Abstract
Ever since patients started to be admitted into mental institutions, absconding from such institutions has been a fact of life. Also, clear statutory authority to retake absconders has existed since county asylums, the forerunners of today's mental hospitals, started to be built following the County Asylums Act 1808. At present section 37 of the Mental Health Act 1983 concerns patients detained under a hospital order without restrictions on their discharge, etc. Section 3 of the Act, on the other hand, governs patients who are non-offenders but who are compulsorily detained in hospital for treatment. In the past, where a detained patient absconded from hospital and stayed at large beyond the period during which he could be retaken, he was deemed automatically discharged (i.e. ‘discharged by operation of law’). Regarding sections 3 and 37 patients, such discharge was effectively abolished by the Mental Health (Patients in the Community) Act 1995. Not much attention has been given to this topic in the literature. This article adopts a solely legal perspective. It looks briefly at when the power to retake absconders from mental hospitals may be exercised and then examines the concept of discharge by operation of law and its abolition. It concludes that the abolition of discharge by operation of law in the case of patients detained under sections 3 and 37, Mental Health Act 1983 was, though long-overdue, sensible and must be applauded.
Keywords
Introduction
Absconding from mental institutions has been a fact of life ever since patients (known as ‘lunatics’ before the Mental Treatment Act 1930 was passed) started to be received or admitted into them. Also, clear statutory authority to retake absconders from mental hospitals has existed since the nineteenth century when county asylums, the forerunners of today's mental hospitals, started to be built following the County Asylums Act 1808.

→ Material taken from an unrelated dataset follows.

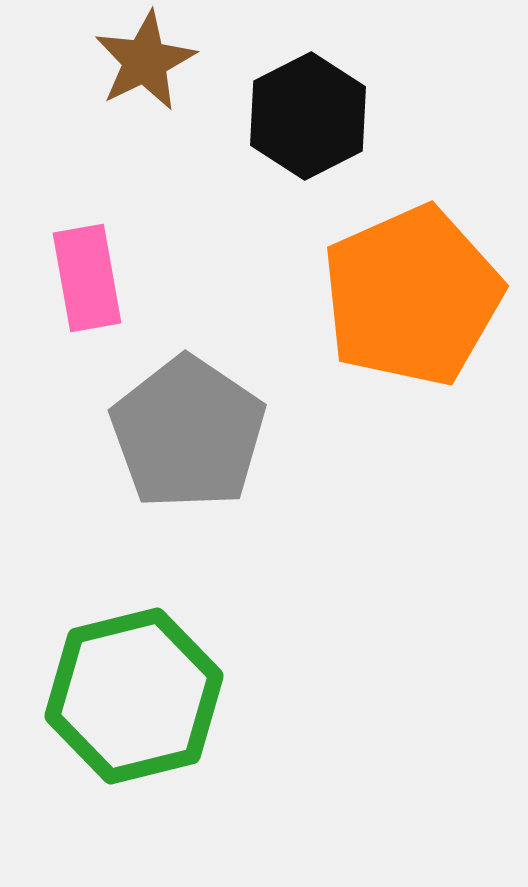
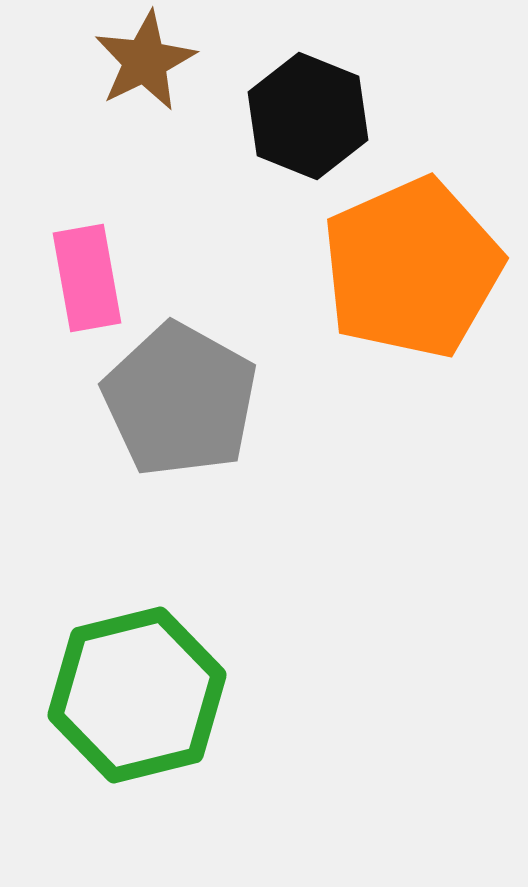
black hexagon: rotated 11 degrees counterclockwise
orange pentagon: moved 28 px up
gray pentagon: moved 8 px left, 33 px up; rotated 5 degrees counterclockwise
green hexagon: moved 3 px right, 1 px up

Section 37 of the Mental Health Act 1983 (‘MHA 1983’) concerns patients detained under a hospital order without restrictions on their discharge, etc. The hospital order without restrictions (s37, MHA 1983) is an order by a Crown Court or Magistrate's Court if a person is convicted of offence punishable by imprisonment (murder excluded), or by a Magistrate's Court without recording a conviction if the court is satisfied that person did the act, as charged. Two doctors’ must have given evidence that he is suffering from mental disorder of a nature/degree requiring detention in hospital for medical treatment that is appropriate (s.37(2)(a)(i), MHA 1983). Appropriate treatment is treatment which is appropriate for the individual patent, considering the nature and degree of his mental disorder and all the circumstances of his case (ss.3(4) and 145(1AA), MHA 1983. The duration of the order is 6 months, renewable for 6 months and then annually.
Section 3, MHA 1983, on the other hand, governs patients who are non-offenders but who are compulsorily detained in hospital for treatment. The grounds for an application for a section 3 are: (a) the patient is suffering from mental disorder of a nature or degree that makes it appropriate for him to be given medical treatment in a hospital; (b) it is necessary for the patient's health or safety or for the protection of other persons that he should receive such treatment which can only be provided if he is detained under the section and (c) appropriate medical treatment is available for him.The application may be made by either the patient's nearest relative or an approved mental health professional (‘AMHP’); where the application is made by an AMHP, the nearest relative of the patient must consent to it. Two medical recommendations are required. The section lasts for 6 months renewable for another 6 months and, after that, annually. (Compulsory detention in hospital infringes, prima facie, the rights of a patient. However, it is justified under the law, e.g., Art. 5(1), European Convention on Human Rights (embodied in the Human Rights Act 1998 (Sched. 1).)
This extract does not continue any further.